Rome fica parado na entrada da sala e passa os olhos pelo sofá até que um lhe chama atenção. Biu estava deitado com braços e pernas esticados e enfaixados. Ele fica confuso, pois não se lembrava o que havia acontecido. Porém algo parece começar a clarear em sua mente ao ligar os fatos. Ele então olha pra TV e ao ver as imagens e ler as legendas ele se lembra de tudo. As imagens então começam a surgir em sua mente como flashbacks, de forma rápida, até o momento em que ele apaga e escuta apenas um barulho estrondoso bem lá no fundo; o barulho da explosão.
Enquanto via as imagens ele vai caminhando lentamente para mais próximo da TV com a expressão espantada. Após chegar a uma distância os outros logo notam sua presença e se viram para olharem para ele.
Eles não dizem nada, apenas o encaram e observam sua reação. No momento, seus rostos eram os lugares mais improváveis de se encontrar alegria. Muito pelo contrário, a tristeza e a amargura sobravam ali.
Rome os encara em silêncio por alguns segundos e passa o olho pela sala novamente.

-Cadê o Nig? -pergunta ele com a voz um pouco rouca.
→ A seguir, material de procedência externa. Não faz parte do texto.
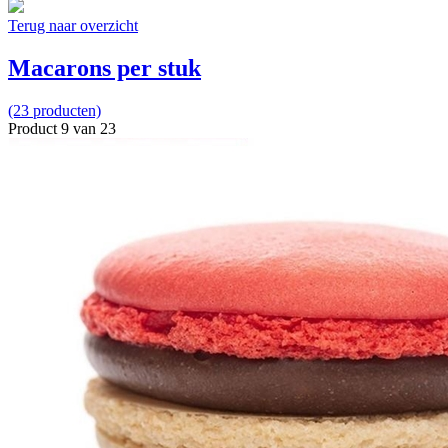
Terug naar overzicht
Macarons per stuk
(23 producten)
Product 9 van 23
Lil, que estava com um beck aceso na boca, não diz nada, apenas indica com a cabeça para o lado e torna a olhar para a televisão, assim como os outros.
Rome segue na direção que ele indica e sai da casa. Ao chegar no lado de fora ele encontra Nig sentado na escadinha em frente a sua casa, com os cotovelos apoiados nos joelhos e as mãos segurando um boné, na qual Nig mantinha seus olhos fixos nele e derramava lágrimas. Aquele era o mesmo boné que ele havia dado para o garoto que morreu em seus braços um tempo atrás, ali naquele mesmo lugar. Nig havia carregado aquele boné com ele desde então para nunca esquecer daquilo; o que de qualquer maneira seria impossível.
Rome vai até ele e se senta ao lado dele sem dizer nada e mantém o silêncio no ar, ouvindo apenas o barulho ambiente. O silêncio perdura por alguns segundos até que ele tenta quebrar o gelo.

-Você acertou em cheio a pancada, hein... Tô vendo estrelinha até agora -diz em tom meio irônico tentando quebrar o clima pesado que estava.
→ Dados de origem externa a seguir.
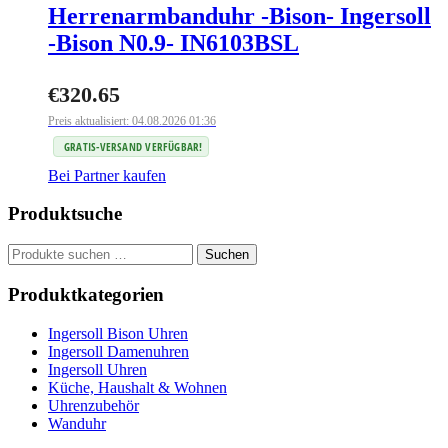
Herrenarmbanduhr -Bison- Ingersoll
-Bison N0.9- IN6103BSL
€
320.65
Preis aktualisiert: 04.08.2026 01:36
GRATIS-VERSAND VERFÜGBAR!
Bei Partner kaufen
Produktsuche
Suchen
Suchen
nach:
Produktkategorien
Ingersoll Bison Uhren
Ingersoll Damenuhren
Ingersoll Uhren
Küche, Haushalt & Wohnen
Uhrenzubehör
Wanduhr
Nig não demonstra reação alguma. Estava sendo torturado por seus pensamentos naquele momento. Rome percebe que não importasse o que ele fizesse não conseguiria quebrar o clima pesado e então aceita e desiste de tentar ser irônico ou qualquer coisa do tipo. O silêncio se mantém novamente no ar por alguns segundos, até que Rome torna a perguntar, mas dessa vez em tom sério.

-Por que fez aquilo? Ou melhor... Por que não me deixou fazer aquilo?

Nig se mantém calado e leva alguns segundos para responder, até que finalmente abre a boca e diz com sua voz um pouco rouca e trêmula:

-Eu não podia deixar você fazer aquilo...
-E por que não? -Rome insiste na pergunta.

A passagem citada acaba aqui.